2. GFS (GOOGLE FILE SYSTEM)
• A scalable distributed file system for large
distributed data intensive applications
• Multiple GFS clusters are currently deployed.
• The largest ones (in 2003) have:
o 1000+ storage nodes
o 300+ TeraBytes of disk storage heavily accessed
by hundreds of clients on distinct machines
3. THE DESIGN
• Cluster consists of a single master and multiple
chunkservers and is accessed by multiple clients
• Google organized the GFS into clusters of computers.
A cluster is simply a network of computers.
• Each cluster might contain hundreds or even thousands
of machines. Within GFS clusters there are three kinds
of entities: clients, master servers and chunkservers.
4. CLIENT
• In the world of GFS, the term "client" refers to any
entity that makes a file request.
• Requests can range from retrieving and manipulating
existing files to creating new files on the system.
• Clients can be other computers or computer
applications. You can think of clients as the customers
of the GFS.
5. MASTER SERVERS
• The master server acts as the coordinator for the cluster.
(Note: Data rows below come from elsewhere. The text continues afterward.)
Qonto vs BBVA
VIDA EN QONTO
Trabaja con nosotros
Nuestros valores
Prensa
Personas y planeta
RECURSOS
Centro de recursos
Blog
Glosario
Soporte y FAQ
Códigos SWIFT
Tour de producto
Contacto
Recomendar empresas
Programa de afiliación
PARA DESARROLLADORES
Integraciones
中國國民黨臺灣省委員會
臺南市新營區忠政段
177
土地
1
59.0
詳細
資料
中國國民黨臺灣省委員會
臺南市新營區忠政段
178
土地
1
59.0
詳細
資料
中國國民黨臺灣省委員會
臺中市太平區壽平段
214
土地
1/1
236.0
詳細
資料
• The master's duties include maintaining an operation log,
which keeps track of the activities of the master's cluster.
• The operation log helps keep service interruptions to a minimum
-- if the master server crashes, a replacement server that has
monitored the operation log can take its place.
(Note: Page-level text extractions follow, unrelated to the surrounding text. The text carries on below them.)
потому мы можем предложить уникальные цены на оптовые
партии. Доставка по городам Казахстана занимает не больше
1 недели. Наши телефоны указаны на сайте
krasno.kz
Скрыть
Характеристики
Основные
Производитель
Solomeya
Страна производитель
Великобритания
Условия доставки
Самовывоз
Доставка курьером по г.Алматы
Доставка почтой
• The master server also keeps track of metadata, which is the
information that describes chunks.
6. CHUNKSERVERS
• Chunkservers are the workhorses of the GFS.
• They're responsible for storing the 64-MB file chunks.
• The chunkservers don't send chunks to the master
server. Instead, they send requested chunks directly to
the client.
• The GFS copies every chunk multiple times and stores
it on different chunkservers. Each copy is called
a replica.
7. WHAT IS MAPREDUCE?
• MapReduce is a processing technique and a program model for
distributed computing based on java.
• The MapReduce algorithm contains two important tasks, namely
Map and Reduce. Map takes a set of data and converts it into
another set of data, where individual elements are broken down
into tuples (key/value pairs).
• Secondly, reduce task, which takes the output from a map as an
input and combines those data tuples into a smaller set of
tuples.
8. CONTINUE….
• The major advantage of MapReduce is that it is easy to
scale data processing over multiple computing nodes.
• Under the MapReduce model, the data processing
primitives are called mappers and reducers.
• Decomposing a data processing application
into mappers and reducers is sometimes nontrivial.